→ **PROBLEM DESCRIPTION**
Go over the entries and report the lines where the word "restore" occurs.

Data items
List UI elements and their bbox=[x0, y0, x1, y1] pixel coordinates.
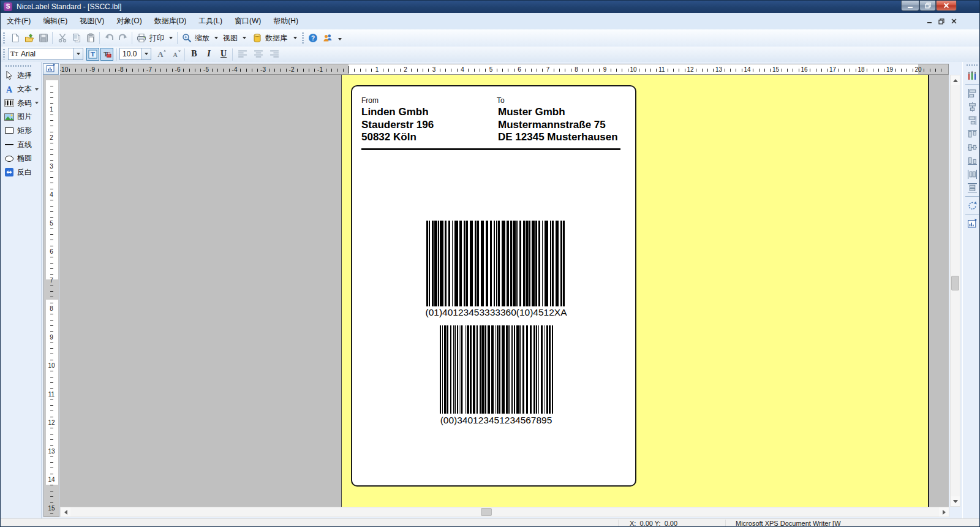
printer-font-toggle[interactable]: T bbox=[100, 48, 113, 61]
title-bar[interactable]: S NiceLabel Standard - [SSCC.lbl] bbox=[1, 1, 980, 13]
align-toolbar-grip[interactable] bbox=[967, 64, 978, 66]
italic-button[interactable]: I bbox=[202, 47, 216, 61]
bold-button[interactable]: B bbox=[187, 47, 201, 61]
view-dropdown-arrow[interactable] bbox=[243, 37, 246, 39]
toolbar-grip[interactable] bbox=[3, 32, 5, 44]
ruler-corner-button[interactable] bbox=[43, 63, 59, 75]
toolbox-item-3[interactable]: 图片 bbox=[4, 111, 32, 123]
database-button[interactable]: 数据库 bbox=[265, 29, 287, 47]
toolbox-item-0[interactable]: 选择 bbox=[4, 69, 32, 82]
zoom-window-button[interactable] bbox=[966, 217, 978, 229]
from-address-block[interactable]: Linden GmbhStauderstr 19650832 Köln bbox=[361, 106, 434, 144]
toolbox-item-5[interactable]: 直线 bbox=[4, 138, 32, 151]
from-caption[interactable]: From bbox=[361, 96, 379, 105]
ruler-number: -7 bbox=[146, 64, 152, 75]
align-bottom-button[interactable] bbox=[966, 154, 978, 167]
underline-button[interactable]: U bbox=[217, 47, 230, 61]
toolbox-item-1[interactable]: A文本 bbox=[4, 83, 39, 96]
menu-item-2[interactable]: 视图(V) bbox=[74, 15, 110, 28]
copy-button[interactable] bbox=[70, 31, 83, 45]
doc-close-button[interactable] bbox=[949, 17, 959, 26]
toolbar-grip[interactable] bbox=[302, 32, 304, 44]
toolbar-overflow-arrow[interactable] bbox=[338, 38, 342, 40]
zoom-dropdown-arrow[interactable] bbox=[214, 37, 218, 39]
toolbox-item-4[interactable]: 矩形 bbox=[4, 124, 32, 137]
horizontal-scrollbar[interactable] bbox=[60, 507, 949, 517]
horizontal-line-object[interactable] bbox=[361, 148, 620, 150]
align-right-text-button[interactable] bbox=[268, 47, 281, 61]
menu-item-4[interactable]: 数据库(D) bbox=[148, 15, 193, 28]
align-top-button[interactable] bbox=[966, 127, 978, 140]
menu-item-6[interactable]: 窗口(W) bbox=[228, 15, 267, 28]
restore-button[interactable] bbox=[919, 1, 936, 11]
view-button[interactable]: 视图 bbox=[223, 29, 238, 47]
align-middle-v-button[interactable] bbox=[966, 141, 978, 153]
zoom-icon-button[interactable] bbox=[180, 31, 194, 45]
toolbox-item-7[interactable]: 反白 bbox=[4, 166, 32, 178]
toolbox-grip[interactable] bbox=[6, 65, 32, 67]
menu-item-5[interactable]: 工具(L) bbox=[192, 15, 228, 28]
to-address-block[interactable]: Muster GmbhMustermannstraße 75DE 12345 M… bbox=[498, 106, 618, 144]
ellipse-icon bbox=[4, 154, 14, 164]
menu-item-0[interactable]: 文件(F) bbox=[1, 15, 37, 28]
decrease-font-button[interactable]: A bbox=[170, 47, 183, 61]
scroll-up-button[interactable] bbox=[951, 75, 960, 85]
ruler-tick bbox=[423, 69, 423, 72]
align-right-button[interactable] bbox=[966, 114, 978, 126]
horizontal-scroll-thumb[interactable] bbox=[481, 508, 492, 516]
toolbox-dropdown-arrow[interactable] bbox=[35, 88, 39, 91]
align-center-h-button[interactable] bbox=[966, 100, 978, 113]
font-family-combo[interactable]: TT Arial bbox=[8, 48, 83, 60]
toolbox-dropdown-arrow[interactable] bbox=[35, 102, 39, 104]
undo-button[interactable] bbox=[102, 31, 116, 45]
users-button[interactable] bbox=[321, 31, 334, 45]
scroll-down-button[interactable] bbox=[951, 496, 960, 506]
rotate-button[interactable] bbox=[966, 199, 978, 211]
zoom-button[interactable]: 缩放 bbox=[195, 29, 209, 47]
open-button[interactable] bbox=[23, 31, 36, 45]
scroll-right-button[interactable] bbox=[939, 507, 949, 517]
menu-item-3[interactable]: 对象(O) bbox=[110, 15, 148, 28]
close-button[interactable] bbox=[936, 1, 957, 11]
distribute-h-button[interactable] bbox=[966, 168, 978, 180]
database-icon-button[interactable] bbox=[251, 31, 264, 45]
help-button[interactable]: ? bbox=[306, 31, 320, 45]
font-family-dropdown[interactable] bbox=[73, 48, 83, 59]
barcode-ean128-1[interactable] bbox=[426, 221, 565, 306]
save-button[interactable] bbox=[37, 31, 50, 45]
text-properties-toggle[interactable]: T bbox=[86, 48, 99, 61]
vertical-scroll-thumb[interactable] bbox=[951, 276, 959, 290]
font-size-dropdown[interactable] bbox=[141, 48, 151, 59]
new-document-button[interactable] bbox=[9, 31, 22, 45]
pens-button[interactable] bbox=[966, 69, 978, 82]
ruler-tick bbox=[297, 69, 298, 72]
cut-button[interactable] bbox=[56, 31, 69, 45]
font-size-combo[interactable]: 10.0 bbox=[119, 48, 151, 60]
align-left-button[interactable] bbox=[966, 87, 978, 99]
print-button[interactable]: 打印 bbox=[149, 29, 164, 47]
doc-minimize-button[interactable] bbox=[924, 17, 934, 26]
vertical-scrollbar[interactable] bbox=[950, 75, 960, 507]
toolbox-item-6[interactable]: 椭圆 bbox=[4, 153, 32, 165]
toolbox-item-2[interactable]: 条码 bbox=[4, 97, 39, 109]
distribute-v-button[interactable] bbox=[966, 181, 978, 194]
ruler-tick bbox=[50, 126, 53, 126]
increase-font-button[interactable]: A bbox=[155, 47, 168, 61]
toolbar-grip[interactable] bbox=[3, 49, 5, 59]
scroll-left-button[interactable] bbox=[61, 507, 70, 517]
menu-item-1[interactable]: 编辑(E) bbox=[37, 15, 74, 28]
redo-button[interactable] bbox=[116, 31, 130, 45]
paste-button[interactable] bbox=[84, 31, 97, 45]
design-canvas[interactable]: From Linden GmbhStauderstr 19650832 Köln… bbox=[60, 75, 949, 507]
menu-item-7[interactable]: 帮助(H) bbox=[267, 15, 304, 28]
align-left-text-button[interactable] bbox=[236, 47, 249, 61]
print-dropdown-arrow[interactable] bbox=[169, 37, 173, 39]
barcode-ean128-2[interactable] bbox=[440, 325, 553, 414]
to-caption[interactable]: To bbox=[497, 96, 505, 105]
minimize-button[interactable] bbox=[901, 1, 919, 11]
align-center-text-button[interactable] bbox=[252, 47, 265, 61]
label-design-area[interactable]: From Linden GmbhStauderstr 19650832 Köln… bbox=[351, 85, 636, 487]
database-dropdown-arrow[interactable] bbox=[293, 37, 297, 39]
print-icon-button[interactable] bbox=[135, 31, 148, 45]
doc-restore-button[interactable] bbox=[937, 17, 946, 26]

→ **RESULT**
restore-button[interactable] bbox=[919, 1, 936, 11]
doc-restore-button[interactable] bbox=[937, 17, 946, 26]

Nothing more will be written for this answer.